The NAPA authors note that the loss of independence of the science-based agencies will “undermine the trust of importing countries in the quality and safety of United States agricultural products.”   Requiring the U.S. Codex Office agencies to carry out the TFAA mission will further diminish the scientific credibility of U.S. delegations to Codex Commission and committee meetings. U.S. scientists in U.S. Codex Office meetings must be able to say “no” to standards proposed, in the final instance, by a trade official. If they cannot say “no,” then Codex standards will be approved at the direction of trade officials, using industry studies as the scientific basis for Codex standard setting.

For example, as IATP reported in 2012, the scientific basis for the Codex Commission to approve, by a 69 to 67 vote, a standard for ractopamine, was just six studies, half by the drug’s manufacturer. Ractopamine is a failed asthma drug repurposed as a veterinary drug to decrease the fat content of meat in livestock by increasing the animal’s heart rate. The U.S. Codex Office was under enormous pressure from the livestock industry and veterinary drug industry to lobby other Codex member governments to vote for the very contentious standard on how much ractopamine residue in meat may be safely consumed. Ractopamine is banned in China, all 27 member states of the European Union and other countries.

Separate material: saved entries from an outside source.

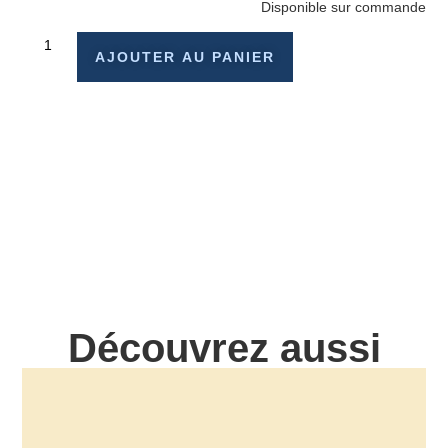
Disponible sur commande
AJOUTER AU PANIER
Découvrez aussi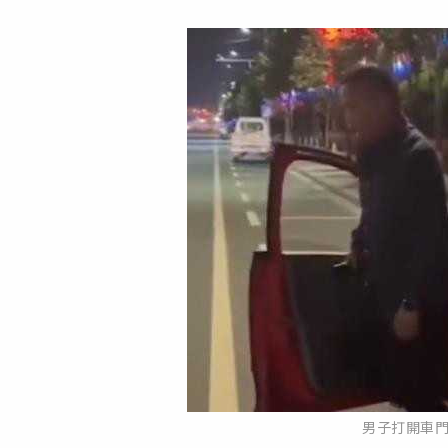
男子打開車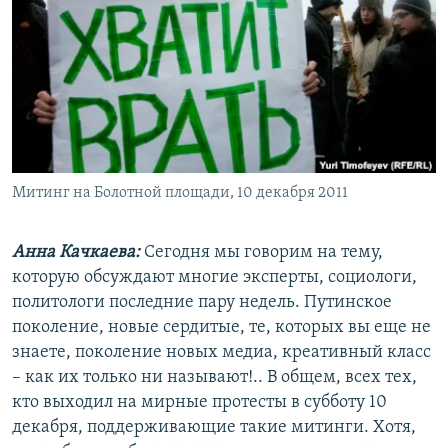
РАСПИСАНИЕ ВЕЩАНИЯ
ПОДПИШИТЕСЬ НА РАССЫЛКУ
СОЦИАЛЬНЫЕ СЕТИ
Митинг на Болотной площади, 10 декабря 2011
Все сайты РСЕ/РС
Анна Качкаева:
Сегодня мы говорим на тему,
которую обсуждают многие эксперты, социологи,
политологи последние пару недель. Путинское
поколение, новые сердитые, те, которых вы еще не
знаете, поколение новых медиа, креативный класс
– как их только ни называют!.. В общем, всех тех,
кто выходил на мирные протесты в субботу 10
декабря, поддерживающие такие митинги. Хотя,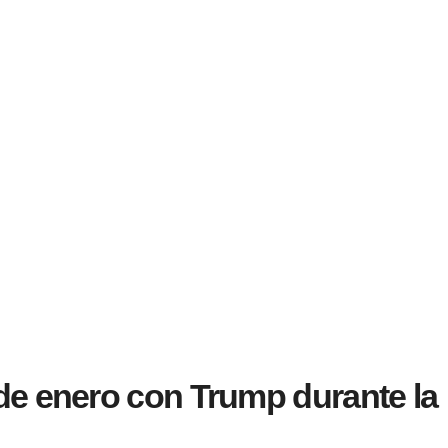
de enero con Trump durante la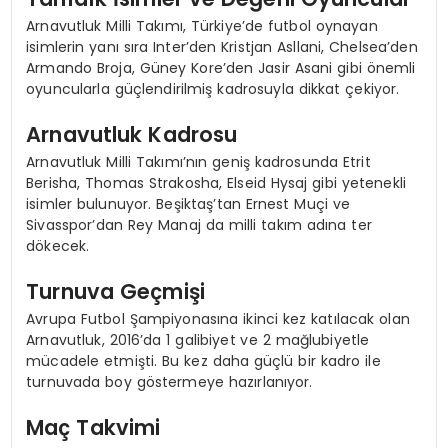
Arnavutluk Milli Takımı, Türkiye’de futbol oynayan
isimlerin yanı sıra Inter’den Kristjan Asllani, Chelsea’den
Armando Broja, Güney Kore’den Jasir Asani gibi önemli
oyuncularla güçlendirilmiş kadrosuyla dikkat çekiyor.
Arnavutluk Kadrosu
Arnavutluk Milli Takımı’nın geniş kadrosunda Etrit
Berisha, Thomas Strakosha, Elseid Hysaj gibi yetenekli
isimler bulunuyor. Beşiktaş’tan Ernest Muçi ve
Sivasspor’dan Rey Manaj da milli takım adına ter
dökecek.
Turnuva Geçmişi
Avrupa Futbol Şampiyonasına ikinci kez katılacak olan
Arnavutluk, 2016’da 1 galibiyet ve 2 mağlubiyetle
mücadele etmişti. Bu kez daha güçlü bir kadro ile
turnuvada boy göstermeye hazırlanıyor.
Maç Takvimi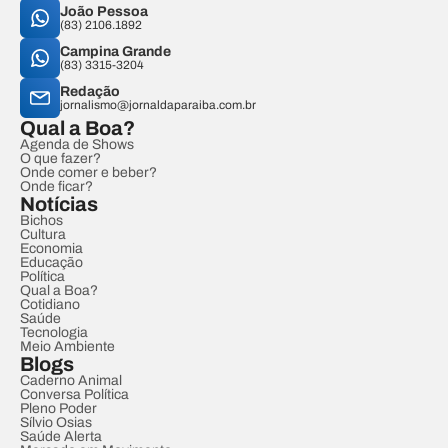
João Pessoa
(83) 2106.1892
Campina Grande
(83) 3315-3204
Redação
jornalismo@jornaldaparaiba.com.br
Qual a Boa?
Agenda de Shows
O que fazer?
Onde comer e beber?
Onde ficar?
Notícias
Bichos
Cultura
Economia
Educação
Política
Qual a Boa?
Cotidiano
Saúde
Tecnologia
Meio Ambiente
Blogs
Caderno Animal
Conversa Política
Pleno Poder
Sílvio Osias
Saúde Alerta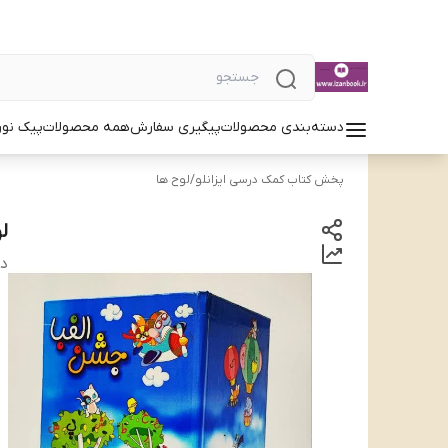
دسته‌بندی محصولات
پیگیری سفارش
همه محصولات
پیک نور
پخش کتاب کمک درسی ایزانلو
/
لوح ها
ل
دس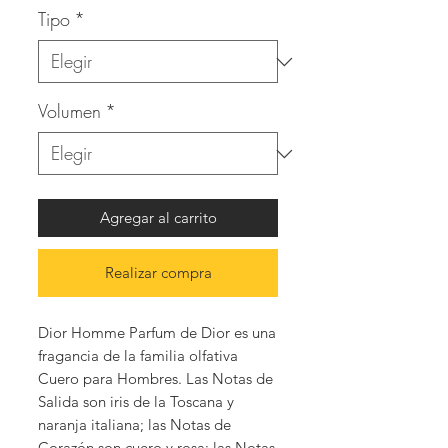
Tipo
*
Volumen
*
Agregar al carrito
Realizar compra
Dior Homme Parfum de Dior es una
fragancia de la familia olfativa
Cuero para Hombres. Las Notas de
Salida son iris de la Toscana y
naranja italiana; las Notas de
Corazón son cuero y rosa; las Notas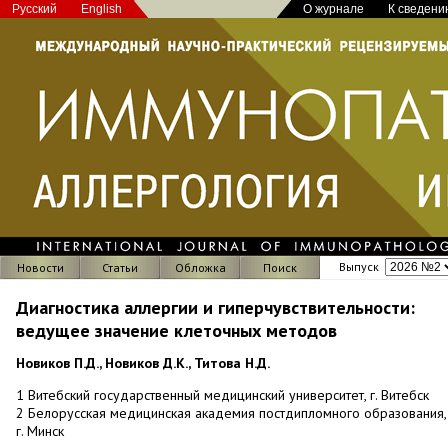
Русский
English
О журнале
К сведени
Выпуск
Новости
Статьи
Обложка
Поиск
Диагностика аллергии и гиперчувствительности:
ведущее значение клеточных методов
Новиков П.Д., Новиков Д.К., Титова Н.Д.
1 Витебский государственный медицинский университет, г. Витебск
2 Белорусская медицинская академия постдипломного образования,
г. Минск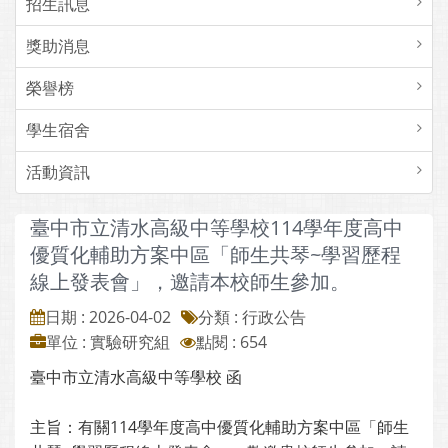
招生訊息
獎助消息
榮譽榜
學生宿舍
活動資訊
臺中市立清水高級中等學校114學年度高中
優質化輔助方案中區「師生共琴~學習歷程
線上發表會」，邀請本校師生參加。
日期 : 2026-04-02
分類 : 行政公告
單位 : 實驗研究組
點閱 : 654
臺中市立清水高級中等學校 函
主旨：有關114學年度高中優質化輔助方案中區「師生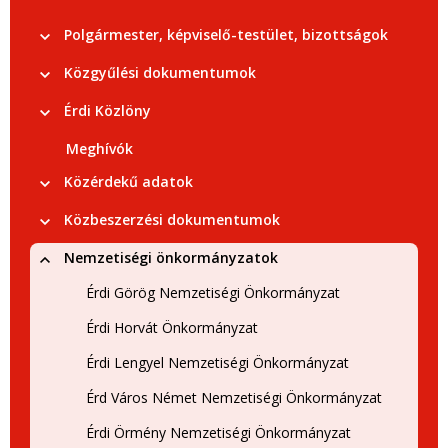
Polgármester, képviselő-testület, bizottságok
Közgyűlési dokumentumok
Érdi Közlöny
Meghívók
Közérdekű adatok
Közbeszerzési dokumentumok
Nemzetiségi önkormányzatok
Érdi Görög Nemzetiségi Önkormányzat
Érdi Horvát Önkormányzat
Érdi Lengyel Nemzetiségi Önkormányzat
Érd Város Német Nemzetiségi Önkormányzat
Érdi Örmény Nemzetiségi Önkormányzat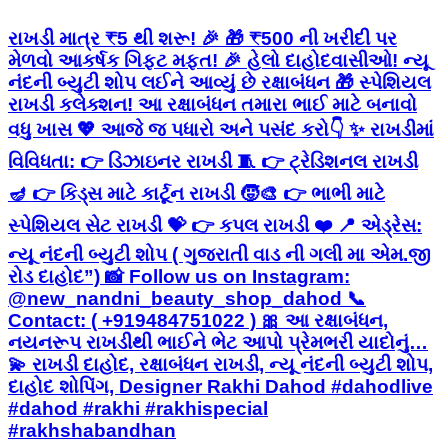
રાખડી માત્ર ₹5 થી શરૂ! 🎉 🎁 ₹500 ની ખરીદી પર
મેળવો આકર્ષક ગિફ્ટ મફત! 🎉 હેલો દાહોદવાસીઓ! ન્યૂ
નંદની બ્યુટી શોપ લઈને આવ્યું છે રક્ષાબંધન 🎁 સ્પેશિયલ
રાખડી કલેક્શન! આ રક્ષાબંધન તમારા ભાઈ માટે બનાવો
વધુ ખાસ 💖 આજે જ પધારો અને પસંદ કરો👇 ✨ રાખડીમાં
વિવિધતા: 👉 ડિઝાઇનર રાખડી 🧵 👉 ટ્રેડિશનલ રાખડી
🪔 👉 કિડ્સ માટે કાર્ટૂન રાખડી 🧒🎨 👉 ભાભી માટે
સ્પેશિયલ સેટ રાખડી 💝 👉 કપલ રાખડી ❤️ 📍 એડ્રેસ:
ન્યૂ નંદની બ્યુટી શોપ ( ગુજરાતી વાડ ની ગલી મા એમ.જી
રોડ દાહોદ”) 📸 Follow us on Instagram:
@new_nandni_beauty_shop_dahod 📞
Contact: ( +919484751022 ) 🎀 આ રક્ષાબંધન,
નયનરૂપ રાખડીથી ભાઈને ભેટ આપો પ્રેમભરી યાદોનું…
💫 રાખડી દાહોદ, રક્ષાબંધન રાખડી, ન્યૂ નંદની બ્યુટી શોપ,
દાહોદ શોપિંગ, Designer Rakhi Dahod #dahodlive
#dahod #rakhi #rakhispecial
#rakhshabandhan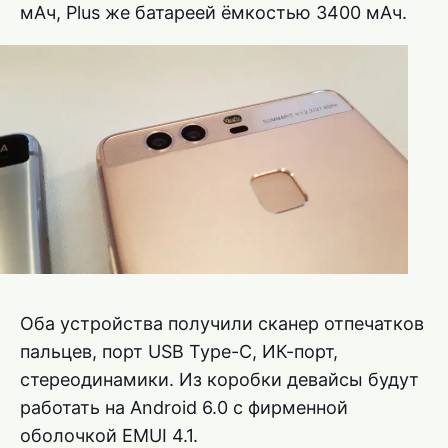
мАч, Plus же батареей ёмкостью 3400 мАч.
Оба устройства получили сканер отпечатков
пальцев, порт USB Type-C, ИК-порт,
стереодинамики. Из коробки девайсы будут
работать на Android 6.0 с фирменной
оболочкой EMUI 4.1.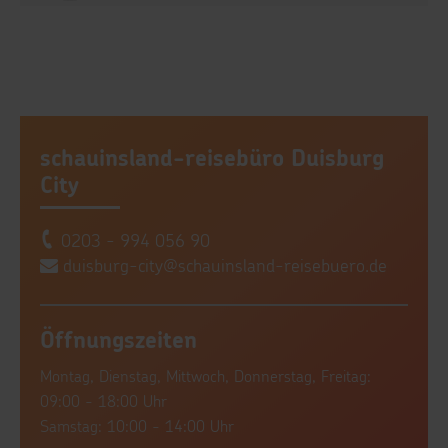
schauinsland-reisebüro Duisburg
City
0203 - 994 056 90
duisburg-city@schauinsland-reisebuero.de
Öffnungszeiten
Montag, Dienstag, Mittwoch, Donnerstag, Freitag:
09:00 - 18:00 Uhr
Samstag: 10:00 - 14:00 Uhr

The Center for Food Safety and the Animal Legal Defense Fund sued the Food and Drug Administration in 2013 for failing to make public about 100,000 pages of documents pertaining to FDA’s approval of ractopamine for use in the animal feed of about a billion cows, pigs and turkeys, according to a 2014 lawsuit against FDA. The lack of transparency and scientific peer review in this FDA regulatory approval will be magnified under the decision power given to the Undersecretary of TFAA in the USDA reorganization.  

As agriculture products are derived from complex technological platforms, such as synthetic biology and nanotechnology, U.S. agricultural export policy will require more transparent and better scientific advice for U.S. standards and Codex standards, both to have credibility in importing countries and to ensure their safety. U.S. agricultural import policy will require a more transparent and better scientific basis to have credibility with U.S. consumers. Requiring the U.S. Codex Office agencies to fulfill the TFAA mission of increasing trade, categorically precludes their ability to reject supporting Codex and other international standards for agricultural products that are poorly regulated, de facto self-regulated by industry, or not regulated at all.

The Trump administration decision to reject the NAPA advice is not just another chapter in the administration’s “war on science” and regulation, and its replacement of academic scientists with scientists from the regulated industries. Rather the decision is part of a wide-ranging USDA reorganization that leaves the agency without an Undersecretary for Rural Development, without an Undersecretary for Food Safety and with a mission that serves transnational agribusiness above any other “customer.”